Although Apple shall make reasonable efforts to maintain the integrity of data on the Device, Apple shall not be required to maintain copies of any user data as a result of the assistance ordered herein; all evidence preservation shall remain the responsibility of law enforcement agents.”
Apple Emergency Disclosure Request Form for Law Enforcement
Please provide the information requested below in order to assist Apple in exercising its discretion to disclose under the standard stated in 18 USC § 2702(b)(8) and § 2702(c)(4). Please email this form to email@example.com with the subject line: Emergency Disclosure Request.
Please note that it is Apple’s policy to notify a customer when we receive an emergency request from law enforcement requesting customer account information 90 days after the request is received.
- What is the nature of the emergency involving death or serious physical injury?
- Whose death or serious physical injury is threatened?
- When did this emergency arise and when did you become aware of it?
- Why is this situation an emergency such that normal disclosure processes would be insufficient or not timely? Is there reason to believe the threat is imminent? Please provide information that suggests that there is a specific deadline before which it is necessary to receive the requested information.

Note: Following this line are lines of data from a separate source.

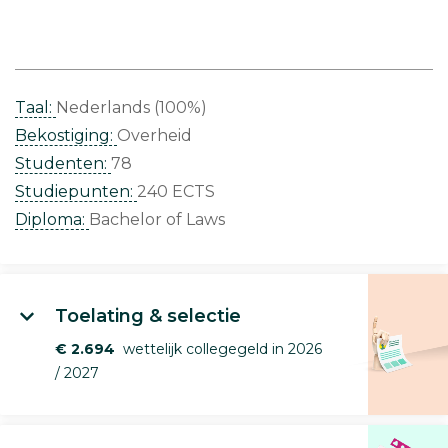
Taal:
Nederlands (100%)
Bekostiging:
Overheid
Studenten:
78
Studiepunten:
240 ECTS
Diploma:
Bachelor of Laws
Toelating & selectie
€ 2.694
wettelijk collegegeld in 2026
/ 2027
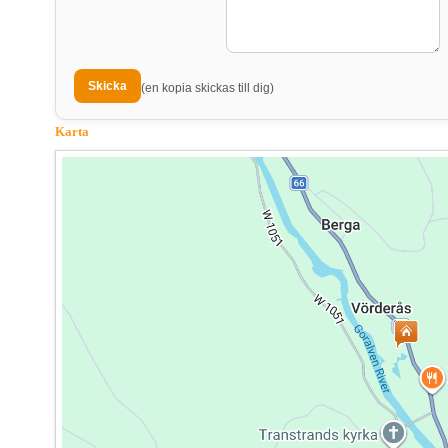
(en kopia skickas till dig)
Karta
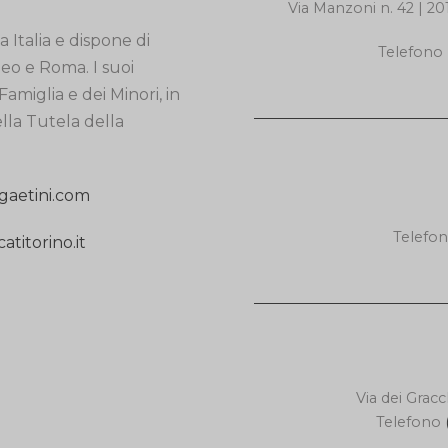
Via Manzoni n. 42 
 Italia e dispone di
Telefono
neo e Roma. I suoi
Famiglia e dei Minori, in
ella Tutela della
gaetini.com
Telefo
titorino.it
Via dei Gra
Telefono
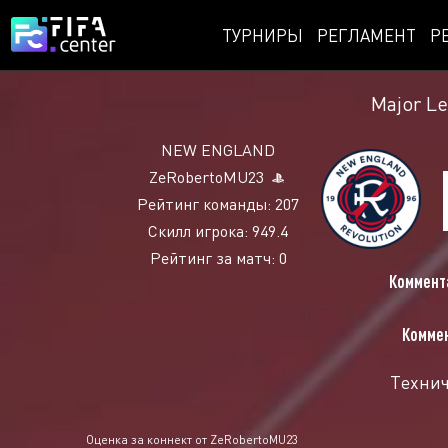
ТУРНИРЫ
РЕГЛАМЕНТ
Р
Major L
NEW ENGLAND
ZeRobertoMU23
Рейтинг команды: 207
Скилл игрока: 949.4
Рейтинг за матч: 0
Коммент
Коммен
Технич
Оценка за коннект от ZeRobertoMU23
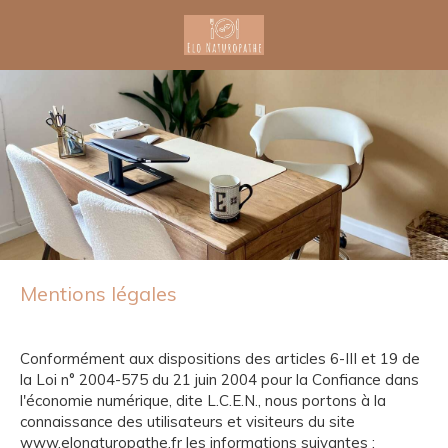
Mentions légales
Conformément aux dispositions des articles 6-III et 19 de
la Loi n° 2004-575 du 21 juin 2004 pour la Confiance dans
l'économie numérique, dite L.C.E.N., nous portons à la
connaissance des utilisateurs et visiteurs du site
www.elonaturopathe.fr les informations suivantes :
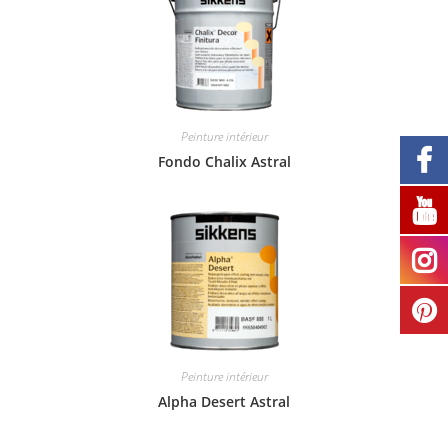
Peinture intérieur
Fondo Chalix Astral
Peinture intérieur
Alpha Desert Astral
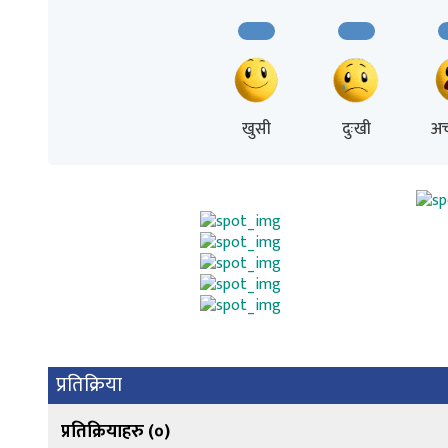
खुसी
दुःखी
अच
प्रतिक्रिया
प्रतिक्रियाहरु (
०
)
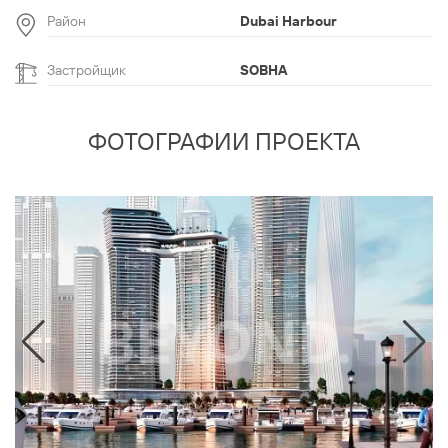
Район
Dubai Harbour
Застройщик
SOBHA
ФОТОГРАФИИ ПРОЕКТА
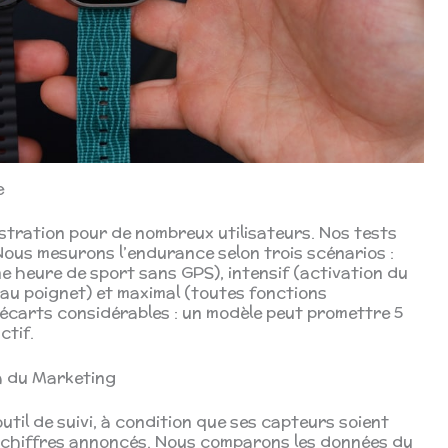
e
ustration pour de nombreux utilisateurs. Nos tests
Nous mesurons l’endurance selon trois scénarios :
ne heure de sport sans GPS), intensif (activation du
 au poignet) et maximal (toutes fonctions
 écarts considérables : un modèle peut promettre 5
ctif.
à du Marketing
til de suivi, à condition que ses capteurs soient
s chiffres annoncés. Nous comparons les données du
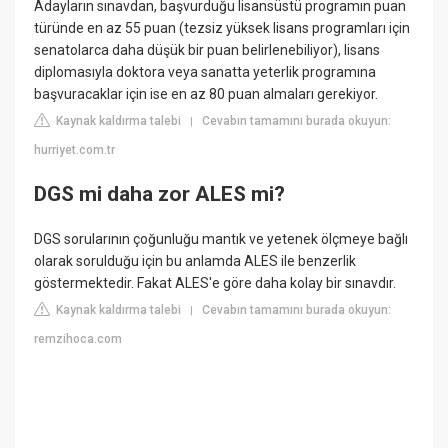
Adayların sınavdan, başvurduğu lisansüstü programın puan
türünde en az 55 puan (tezsiz yüksek lisans programları için
senatolarca daha düşük bir puan belirlenebiliyor), lisans
diplomasıyla doktora veya sanatta yeterlik programına
başvuracaklar için ise en az 80 puan almaları gerekiyor.
Kaynak kaldırma talebi
Cevabın tamamını burada okuyun:
|
hurriyet.com.tr
DGS mi daha zor ALES mi?
DGS sorularının çoğunluğu mantık ve yetenek ölçmeye bağlı
olarak sorulduğu için bu anlamda ALES ile benzerlik
göstermektedir. Fakat ALES'e göre daha kolay bir sınavdır.
Kaynak kaldırma talebi
Cevabın tamamını burada okuyun:
|
remzihoca.com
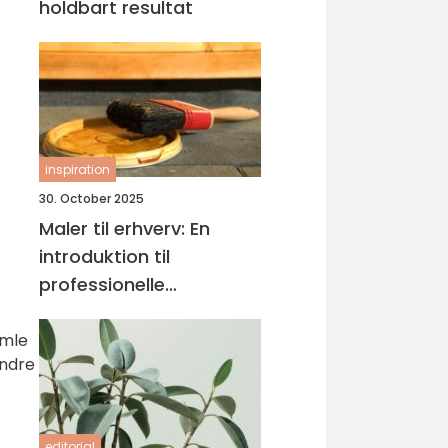
holdbart resultat
inspiration
30. October 2025
Maler til erhverv: En
introduktion til
professionelle
malerløsninger
amle
andre
editorial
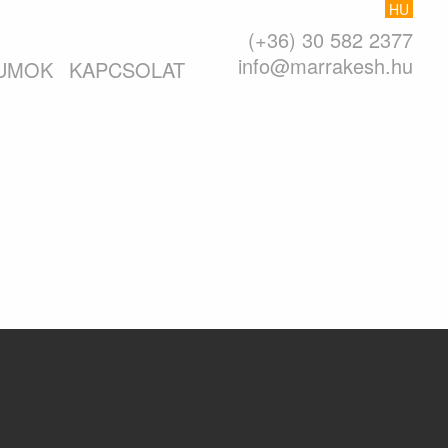
HU
(+36) 30 582 2377
info@marrakesh.hu
UMOK
KAPCSOLAT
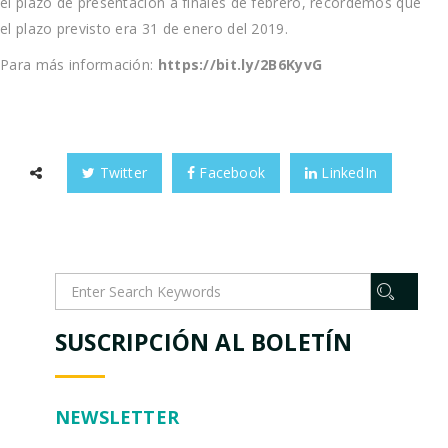
el plazo de presentación a finales de febrero, recordemos que
el plazo previsto era 31 de enero del 2019.
Para más información:
https://bit.ly/2B6KyvG
Twitter
Facebook
LinkedIn
SUSCRIPCIÓN AL BOLETÍN
NEWSLETTER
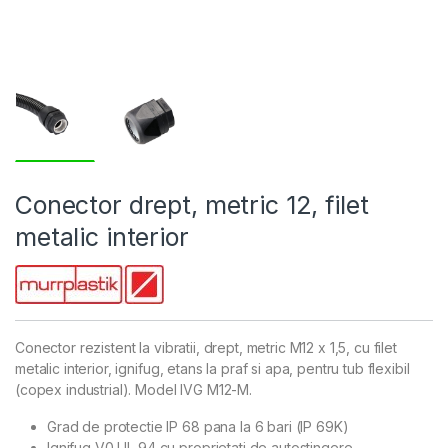
Conector drept, metric 12, filet
metalic interior
Conector rezistent la vibratii, drept, metric M12 x 1,5, cu filet
metalic interior, ignifug, etans la praf si apa, pentru tub flexibil
(copex industrial). Model IVG M12-M.
Grad de protectie IP 68 pana la 6 bari (IP 69K)
Ignifug V0 UL 94 cu proprietati de autostingere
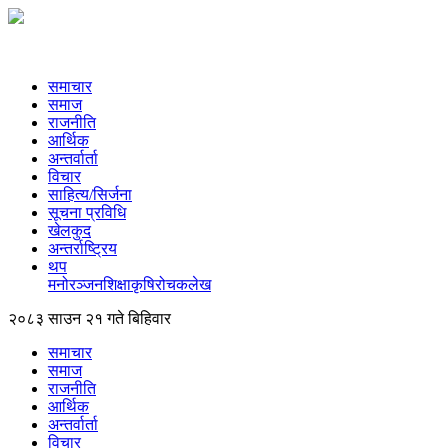
समाचार
समाज
राजनीति
आर्थिक
अन्तर्वार्ता
विचार
साहित्य/सिर्जना
सूचना प्रविधि
खेलकुद
अन्तर्राष्ट्रिय
थप
मनोरञ्‍जन
शिक्षा
कृषि
रोचक
लेख
२०८३ साउन २१ गते बिहिवार
समाचार
समाज
राजनीति
आर्थिक
अन्तर्वार्ता
विचार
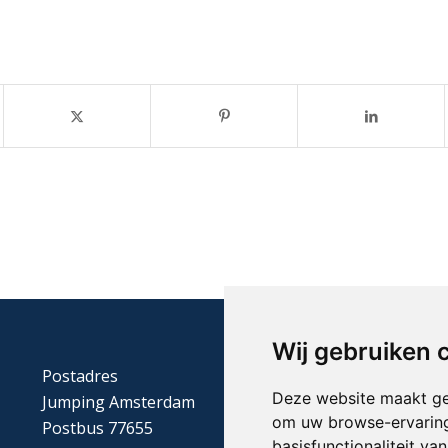
Wij gebruiken 
Postadres
Deze website maakt ge
Jumping Amsterdam
om uw browse-ervaring
Postbus 77655
basisfunctionaliteit v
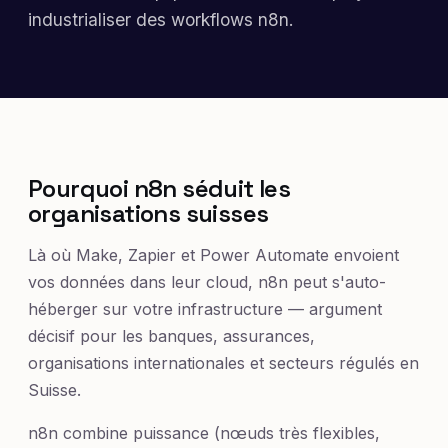
industrialiser des workflows n8n.
Pourquoi n8n séduit les
organisations suisses
Là où Make, Zapier et Power Automate envoient
vos données dans leur cloud, n8n peut s'auto-
héberger sur votre infrastructure — argument
décisif pour les banques, assurances,
organisations internationales et secteurs régulés en
Suisse.
n8n combine puissance (nœuds très flexibles,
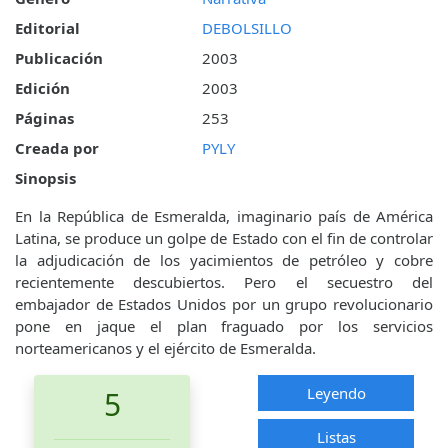
Editorial
DEBOLSILLO
Publicación
2003
Edición
2003
Páginas
253
Creada por
PYLY
Sinopsis
En la República de Esmeralda, imaginario país de América
Latina, se produce un golpe de Estado con el fin de controlar
la adjudicación de los yacimientos de petróleo y cobre
recientemente descubiertos. Pero el secuestro del
embajador de Estados Unidos por un grupo revolucionario
pone en jaque el plan fraguado por los servicios
norteamericanos y el ejército de Esmeralda.
Leyendo
5
Listas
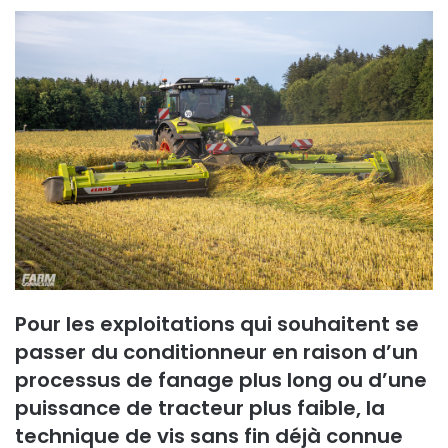
Pour les exploitations qui souhaitent se
passer du conditionneur en raison d’un
processus de fanage plus long ou d’une
puissance de tracteur plus faible, la
technique de vis sans fin déjà connue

- What specific information do you believe is in Apple’s possession related to the emergency? Please make your request as narrow as possible; requesting all information about an account will delay the processing of your request. NOTE: You must specify the Device ID or an email address associated with an Apple iTunes or iCloud account. 6. Please explain how the information you are requesting will assist in averting the threatened emergency.
This form has been completed by an authorized law enforcement official.
I declare under penalty of perjury that the foregoing is true and correct.
Signature of requesting law enforcement agent Date
Printed name of requesting law enforcement agent Badge/ID number of requesting agent
Contact email address of law enforcement agent Direct contact telephone number
Law enforcement agency
Can Apple intercept users’ communications pursuant to a Wiretap Order?
Apple can intercept users’ email communications, upon receipt of a valid Wiretap Order. Apple cannot intercept users’ iMessage or FaceTime communications as these communications are end-to-end encrypted. Mail header data may be provided in response to a valid Pen Register Order that includes a showing issued upon 18 U.S.C. § 2703(d) of specific and articulable facts showing that there are reasonable grounds to believe that the records and information sought are relevant and material to an ongoing criminal investigation.
Do you notify users of criminal legal process?
Yes, unless there is a non-disclosure order or applicable law prohibiting notice, or we believe in our sole discretion that such notice may pose immediate risk of serious injury or death to a member of the public or the case relates to a child endangerment matter.
Does Apple store GPS information that can be produced under proper legal process?
No, Apple does not track geolocation of devices. (???????)
Can Apple provide me with the passcode of an iOS device that is currently locked?
No, Apple does not have access to a user’s passcode but, depending on the version of iOS that
the device is running, may be able to extract some data from a locked device with a valid
search warrant as described in the Guidelines.
We have talked about how Apple manages our private information and how Apple manages it in the case of search warrant and subpoenas. It’s clear that Apple hasn’t admitted some other process to recover data from its customers, but this is enough to understand.
Apple has been only an example. Nowadays every electronic device can potentially steal our data and send it to some company in another part of the world, in absolute silence.
We can’t provide how and when our data will be stolen from a router, mobile phone, watches and other devices, but we know that one day it can happen.